Adding a New Graph Database to cognee
This guide describes how to integrate a new graph database engine into cognee, following the same pattern used for existing engines (e.g. Kuzu, Neo4j, FalkorDB, NetworkX).
Overview
Within cognee, graph databases are interchangeable thanks to a shared GraphDBInterface. To support a new graph engine, you must:
- Implement the adapter in
cognee/infrastructure/databases/graph/<engine_name>/adapter.py
. - Add a branch in
cognee/infrastructure/databases/graph/get_graph_engine.py
to return your new adapter. - Create a test script that confirms your new adapter’s basic functionality in
cognee/tests/<engine_name>.py
- Create a test workflow in
.github/workflows/test_<engine_name>.yml
for CI. - Update
pyproject.toml
Below are the recommended steps in more detail.
1. Implement the Adapter
File: cognee/infrastructure/databases/graph/engine_name/adapter.py
Your adapter must subclass GraphDBInterface
, implementing all required CRUD and utility methods (e.g., add_node
, add_edge
, extract_node
, etc.). Here is a sample skeleton with placeholders:
"""Adapter for <engine_name> graph database."""
import json
import asyncio
from typing import Dict, Any, List, Optional, Tuple
from contextlib import asynccontextmanager
from concurrent.futures import ThreadPoolExecutor
from cognee.shared.logging_utils import get_logger
from cognee.infrastructure.databases.graph.graph_db_interface import GraphDBInterface
logger = get_logger()
class <EngineName>Adapter(GraphDBInterface):
"""Adapter for <engine_name> graph database operations."""
def __init__(
self,
db_url: str = "localhost",
db_port: int = 1234,
username: Optional[str] = None,
password: Optional[str] = None,
):
self.db_url = db_url
self.db_port = db_port
self.username = username
self.password = password
self.connection = None
self.executor = ThreadPoolExecutor()
self._initialize_connection()
def _initialize_connection(self) -> None:
"""Establish connection to <engine_name>."""
try:
# Connect using your <engine_name> driver
logger.debug(f"Successfully connected to <engine_name> at {self.db_url}:{self.db_port}")
except Exception as e:
logger.error(f"Failed to initialize <engine_name> connection: {e}")
raise
@asynccontextmanager
async def get_session(self):
"""Context manager for a session (if applicable)."""
try:
yield self.connection
finally:
pass
async def query(self, query: str, params: Optional[Dict[str, Any]] = None) -> List[Tuple]:
"""Execute an async query.
If your graph database library provides an async SDK, call it directly here.
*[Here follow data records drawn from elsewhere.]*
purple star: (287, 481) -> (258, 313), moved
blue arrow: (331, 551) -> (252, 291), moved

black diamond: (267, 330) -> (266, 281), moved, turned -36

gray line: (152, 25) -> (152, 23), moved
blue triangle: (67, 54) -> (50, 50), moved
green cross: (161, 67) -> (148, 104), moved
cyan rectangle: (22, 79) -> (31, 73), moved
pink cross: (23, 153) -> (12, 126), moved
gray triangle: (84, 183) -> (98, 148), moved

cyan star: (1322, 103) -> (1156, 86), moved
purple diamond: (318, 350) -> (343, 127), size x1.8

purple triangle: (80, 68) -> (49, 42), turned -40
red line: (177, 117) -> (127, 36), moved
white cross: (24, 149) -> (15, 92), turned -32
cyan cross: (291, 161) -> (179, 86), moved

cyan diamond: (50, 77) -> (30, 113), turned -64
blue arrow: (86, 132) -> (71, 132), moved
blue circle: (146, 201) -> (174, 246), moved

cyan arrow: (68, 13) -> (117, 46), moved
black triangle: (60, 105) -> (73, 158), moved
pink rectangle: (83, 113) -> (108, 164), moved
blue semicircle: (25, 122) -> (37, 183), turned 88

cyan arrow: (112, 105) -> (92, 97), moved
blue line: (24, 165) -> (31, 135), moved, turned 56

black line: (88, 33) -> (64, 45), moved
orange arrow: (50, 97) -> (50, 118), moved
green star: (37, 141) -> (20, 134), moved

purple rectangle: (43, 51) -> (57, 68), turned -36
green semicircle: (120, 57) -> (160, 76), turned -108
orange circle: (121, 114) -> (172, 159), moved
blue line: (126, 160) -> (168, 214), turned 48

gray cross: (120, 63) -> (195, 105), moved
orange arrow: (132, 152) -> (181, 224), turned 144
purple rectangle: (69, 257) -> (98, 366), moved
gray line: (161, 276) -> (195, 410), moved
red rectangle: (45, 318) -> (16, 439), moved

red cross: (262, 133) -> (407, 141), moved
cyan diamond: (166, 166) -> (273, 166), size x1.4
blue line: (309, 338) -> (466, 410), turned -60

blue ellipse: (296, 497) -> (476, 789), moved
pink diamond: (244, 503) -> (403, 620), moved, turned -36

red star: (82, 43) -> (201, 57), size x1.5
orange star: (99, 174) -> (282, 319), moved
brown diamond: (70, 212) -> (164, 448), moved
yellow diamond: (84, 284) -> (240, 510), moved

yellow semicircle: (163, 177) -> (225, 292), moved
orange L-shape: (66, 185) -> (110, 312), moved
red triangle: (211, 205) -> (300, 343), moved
If it only provides a synchronous client, you can run the call via
`loop.run_in_executor()` or a similar technique to avoid blocking the event loop.
"""
loop = asyncio.get_running_loop()
params = params or {}
def blocking_query():
try:
# Example usage with your driver
# cursor = self.connection.execute(query, params)
# results = cursor.fetchall()
return []
except Exception as e:
logger.error(f"<engine_name> query execution failed: {e}")
raise
return await loop.run_in_executor(self.executor, blocking_query)
# -- Example: Add a node
async def add_node(self, node_data: Any) -> None:
"""Add a single node to <engine_name>."""
# Implement logic:
# 1. Extract relevant fields (id, text, type, properties, etc.).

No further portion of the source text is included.